Equity markets lifted in July as trade negotiations between the US and China appeared to be heading in a positive direction and central banks all over the world stepped in to offer support to address ongoing economic uncertainty. At home, Consumer Staples led the way, up 9.8% on the back of Chinese-exposed baby formula producers A2 and Bellamy’s. Health Care was another top performer, up 5.9%. Index returns were as follows:
The easing of trade tensions throughout July quickly fell apart at the start of August through some truly bizarre circumstances. Initially, the US Fed cut rates by 0.25%, which was widely tipped by the market. This made the President very unhappy and delivered a tirade of abuse directed toward the Fed through his favourite medium, Twitter, that interest rates are still far too high. The Fed’s commentary suggested the impact of the Chinese tariff’s and ongoing trade tensions were the main reasons to commence cutting rates. So Trump then responded by, the next day, slapping more tariff’s on Chinese goods, presumably to force the Fed’s hand further. China responded to the US by allowing their currency to depreciate (China sets daily benchmark rates for their currency, rather than a free market float like most other currencies). This saw markets quickly tank and the US labelled China a currency manipulator.
With all this going on, the ASX tumbled -4.3% over the first week. Although Australia is not directly impacted by the trade war, we are vulnerable to the threat it poses to demand for our exports.
The far reaching flow-on effects have driven bond yields further down as expectations for more monetary stimulus ramped up. Australian 10-year bond yields, for instance, hit a record low of 0.94%… meaning if you hold it for 10 years you get a 0.94% return! In fact, a Danish bank is now offering mortgages a 0.5% negative interest rate, meaning they are effectively paying customers to borrow money. In fact, there is now over $14.5 Trillion worth of negative yielding government bonds being traded across the world. We certainly live in remarkable times and many of the clients we see still recall buying their first homes on 15% plus interest rates!
At this stage, we think will cut rates down to 0.5%, as beyond this the banks are unable to pass it on to borrowers. Once interest rates are exhausted the RBA will probably turn to APRA to ease up lending standards again!
So, what are yield-hungry investors to do? Well, Australian shares are the obvious choice, where grossed up dividend yields are at around 5.7%.
Gold bulls are currently rejoicing, at it has been a stellar performer of late, and like bonds are a safe haven asset. No, it doesn’t pay an income, but you could pretty much say the same about bonds these days!
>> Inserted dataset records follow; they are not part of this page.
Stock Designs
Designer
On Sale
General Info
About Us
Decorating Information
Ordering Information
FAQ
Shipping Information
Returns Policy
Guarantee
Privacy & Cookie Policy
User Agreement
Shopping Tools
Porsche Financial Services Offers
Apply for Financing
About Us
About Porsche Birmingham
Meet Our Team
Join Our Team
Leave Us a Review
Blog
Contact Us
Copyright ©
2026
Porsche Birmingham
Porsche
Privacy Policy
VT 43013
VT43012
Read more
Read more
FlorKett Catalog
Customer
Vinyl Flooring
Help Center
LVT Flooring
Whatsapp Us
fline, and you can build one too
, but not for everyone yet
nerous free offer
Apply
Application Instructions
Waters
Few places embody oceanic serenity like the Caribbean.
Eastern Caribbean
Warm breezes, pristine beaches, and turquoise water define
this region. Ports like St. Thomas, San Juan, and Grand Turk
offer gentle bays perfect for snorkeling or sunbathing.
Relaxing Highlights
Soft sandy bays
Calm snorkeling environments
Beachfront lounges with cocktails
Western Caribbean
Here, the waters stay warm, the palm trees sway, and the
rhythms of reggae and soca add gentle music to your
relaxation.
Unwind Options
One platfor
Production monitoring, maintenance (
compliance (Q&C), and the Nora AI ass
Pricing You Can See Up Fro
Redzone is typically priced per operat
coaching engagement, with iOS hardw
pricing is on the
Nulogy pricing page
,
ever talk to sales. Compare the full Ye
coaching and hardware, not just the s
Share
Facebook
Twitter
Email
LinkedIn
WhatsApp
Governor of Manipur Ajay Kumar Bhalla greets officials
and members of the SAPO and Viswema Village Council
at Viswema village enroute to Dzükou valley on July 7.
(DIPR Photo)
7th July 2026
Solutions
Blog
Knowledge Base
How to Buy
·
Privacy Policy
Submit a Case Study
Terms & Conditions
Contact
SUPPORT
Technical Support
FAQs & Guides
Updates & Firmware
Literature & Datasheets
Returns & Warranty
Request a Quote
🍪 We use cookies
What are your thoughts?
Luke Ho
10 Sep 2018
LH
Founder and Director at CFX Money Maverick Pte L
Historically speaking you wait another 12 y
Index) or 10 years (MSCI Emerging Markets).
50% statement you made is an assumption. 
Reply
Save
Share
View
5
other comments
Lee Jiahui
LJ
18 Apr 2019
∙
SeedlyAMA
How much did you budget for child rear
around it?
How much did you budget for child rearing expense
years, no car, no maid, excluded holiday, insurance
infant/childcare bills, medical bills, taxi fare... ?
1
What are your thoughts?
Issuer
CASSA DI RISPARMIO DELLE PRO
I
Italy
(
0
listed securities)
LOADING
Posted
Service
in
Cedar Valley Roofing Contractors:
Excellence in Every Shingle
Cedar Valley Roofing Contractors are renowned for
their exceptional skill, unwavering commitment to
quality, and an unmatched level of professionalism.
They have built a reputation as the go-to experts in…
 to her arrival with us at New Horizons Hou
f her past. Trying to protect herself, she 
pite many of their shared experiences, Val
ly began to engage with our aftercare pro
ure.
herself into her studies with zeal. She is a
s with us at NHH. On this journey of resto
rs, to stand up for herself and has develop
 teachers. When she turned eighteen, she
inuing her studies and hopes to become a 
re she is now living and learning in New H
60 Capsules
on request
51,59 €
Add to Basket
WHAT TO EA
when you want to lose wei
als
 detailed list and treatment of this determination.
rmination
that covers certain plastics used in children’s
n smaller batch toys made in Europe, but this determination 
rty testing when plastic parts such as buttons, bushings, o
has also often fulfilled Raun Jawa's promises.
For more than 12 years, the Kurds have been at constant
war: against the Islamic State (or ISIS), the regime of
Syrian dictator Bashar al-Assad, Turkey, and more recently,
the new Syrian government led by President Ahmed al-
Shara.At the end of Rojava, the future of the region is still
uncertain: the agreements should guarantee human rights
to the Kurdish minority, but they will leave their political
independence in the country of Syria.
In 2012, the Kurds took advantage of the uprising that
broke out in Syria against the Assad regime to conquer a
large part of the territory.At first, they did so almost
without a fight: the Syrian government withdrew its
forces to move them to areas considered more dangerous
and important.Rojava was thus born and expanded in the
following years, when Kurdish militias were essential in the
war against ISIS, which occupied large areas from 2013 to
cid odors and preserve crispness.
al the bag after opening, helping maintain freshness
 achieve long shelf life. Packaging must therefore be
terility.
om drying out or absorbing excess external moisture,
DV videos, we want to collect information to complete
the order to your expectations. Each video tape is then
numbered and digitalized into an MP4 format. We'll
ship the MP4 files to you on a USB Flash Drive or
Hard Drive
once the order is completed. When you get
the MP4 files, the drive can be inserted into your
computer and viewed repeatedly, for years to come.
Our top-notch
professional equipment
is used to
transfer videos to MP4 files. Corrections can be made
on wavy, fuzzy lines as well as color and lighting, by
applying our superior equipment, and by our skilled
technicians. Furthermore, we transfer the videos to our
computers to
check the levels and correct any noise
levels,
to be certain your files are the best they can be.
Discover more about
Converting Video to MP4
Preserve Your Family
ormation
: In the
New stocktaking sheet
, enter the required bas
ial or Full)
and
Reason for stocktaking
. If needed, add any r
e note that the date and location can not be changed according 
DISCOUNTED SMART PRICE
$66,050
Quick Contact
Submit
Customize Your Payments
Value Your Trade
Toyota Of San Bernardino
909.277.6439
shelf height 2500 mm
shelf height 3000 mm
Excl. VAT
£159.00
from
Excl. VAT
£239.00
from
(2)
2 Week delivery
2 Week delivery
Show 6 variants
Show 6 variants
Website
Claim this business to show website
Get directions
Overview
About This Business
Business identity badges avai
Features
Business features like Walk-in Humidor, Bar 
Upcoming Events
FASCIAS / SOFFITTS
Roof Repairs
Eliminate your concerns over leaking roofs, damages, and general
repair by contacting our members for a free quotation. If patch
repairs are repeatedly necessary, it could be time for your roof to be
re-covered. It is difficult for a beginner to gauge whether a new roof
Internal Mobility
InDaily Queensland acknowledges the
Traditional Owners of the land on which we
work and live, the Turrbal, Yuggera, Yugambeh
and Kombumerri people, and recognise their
We remain cautious on loading up too heavily on shares, with the rise in prices being out of whack with any real increase in earnings. Put simply, investors are just paying more. Below is the 12 month Price/Earnings ratio for the industrials sector:
What this tells us is that defensive stocks are very expensive. Investors are now willing to pay up to $24 for just $1 of company earnings. The world of low rates has certainly put a rocket under equity markets, and the RBA system has quite an effective mechanism for the reduced rates to have a material impact on the economy. However, we don’t know how this will all end and remain cautious in positioning client portfolios and companies within them.